--- EXERCISE DATA Enclosed Below ---
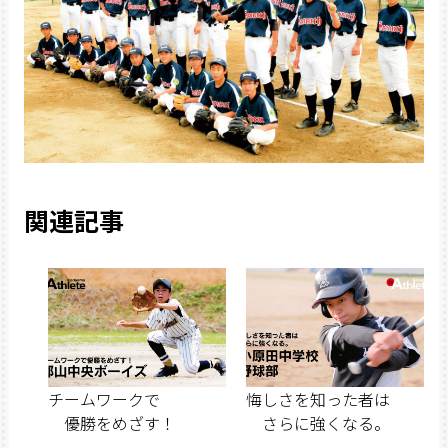
関連記事
チームワークで
悔しさを知った者は
優勝をめざす！
さらに強くなる。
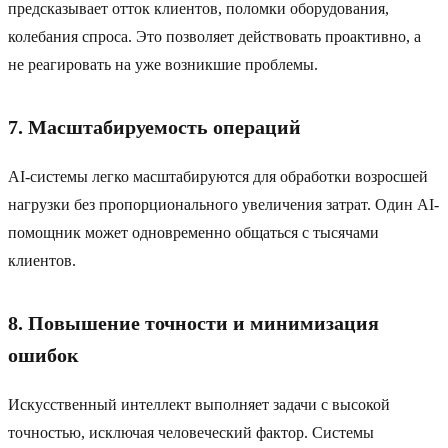
предсказывает отток клиентов, поломки оборудования,
колебания спроса. Это позволяет действовать проактивно, а
не реагировать на уже возникшие проблемы.
7. Масштабируемость операций
AI-системы легко масштабируются для обработки возросшей
нагрузки без пропорционального увеличения затрат. Один AI-
помощник может одновременно общаться с тысячами
клиентов.
8. Повышение точности и минимизация
ошибок
Искусственный интеллект выполняет задачи с высокой
точностью, исключая человеческий фактор. Системы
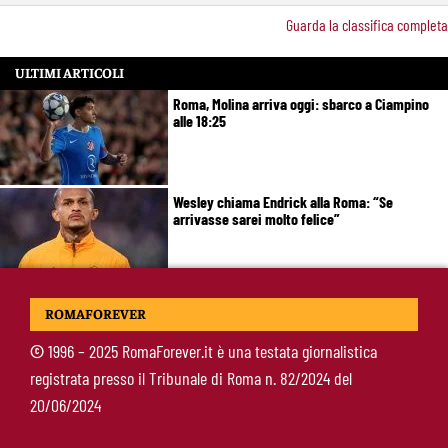
Guarda la classifica completa
ULTIMI ARTICOLI
Roma, Molina arriva oggi: sbarco a Ciampino
alle 18:25
Wesley chiama Endrick alla Roma: “Se
arrivasse sarei molto felice”
Roma-Mora, trattativa nella notte: offerti 25
ROMAFOREVER
milioni, cambia la formula con il Porto
©
1996 – 2025 RomaForever.it è una testata giornalistica
registrata presso il Tribunale di Roma n. 82/2024 del
De Rossi si schiera con Gasperini: “Il mercato così devasta tutti“ e poi la
20/06/2024
battuta sulla Roma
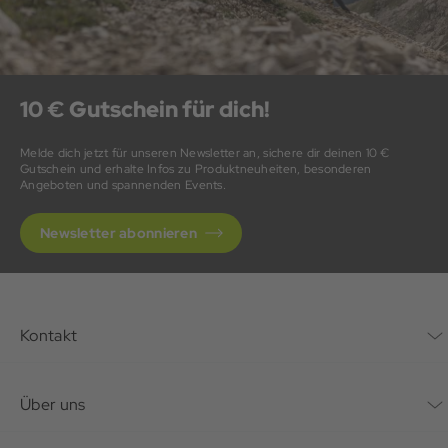
10 € Gutschein für dich!
Melde dich jetzt für unseren Newsletter an, sichere dir deinen 10 €
Gutschein und erhalte Infos zu Produktneuheiten, besonderen
Angeboten und spannenden Events.
Newsletter abonnieren
Kontakt
Kontaktformular
Über uns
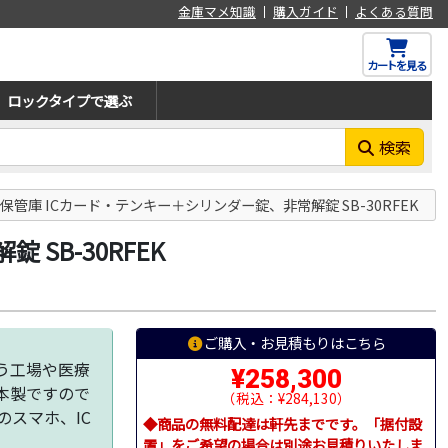
金庫マメ知識
購入ガイド
よくある質問
カートを見る
ロックタイプで選ぶ
検索
保管庫 ICカード・テンキー＋シリンダー錠、非常解錠 SB-30RFEK
SB-30RFEK
ご購入・お見積もりはこちら
う工場や医療
¥258,300
本製ですので
（税込：¥284,130）
応のスマホ、IC
◆商品の無料配達は軒先までです。「据付設
。
置」をご希望の場合は別途お見積りいたしま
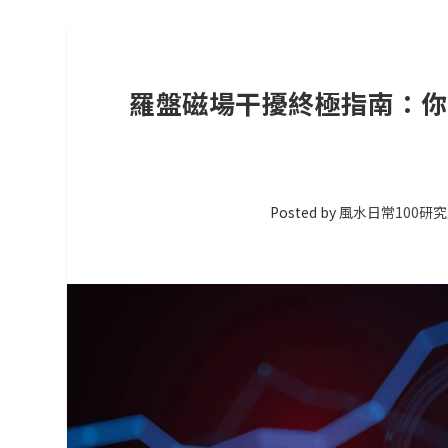
羅盤磁場干擾終極指南：你
Posted by
風水日常100研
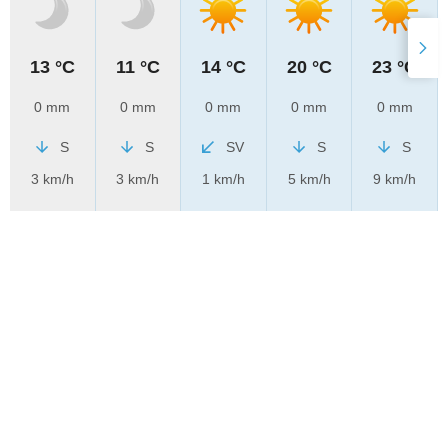
13 °C
11 °C
14 °C
20 °C
23 °C
0 mm
0 mm
0 mm
0 mm
0 mm
S
S
SV
S
S
3 km/h
3 km/h
1 km/h
5 km/h
9 km/h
--- End of Enclosed EXERCISE DATA ---
**ACTIVITY:** Where the word "Newsletter" shows up in a line of the entries above, count that line; the answer is the total alone.

**EXERCISE SOLUTION:** 2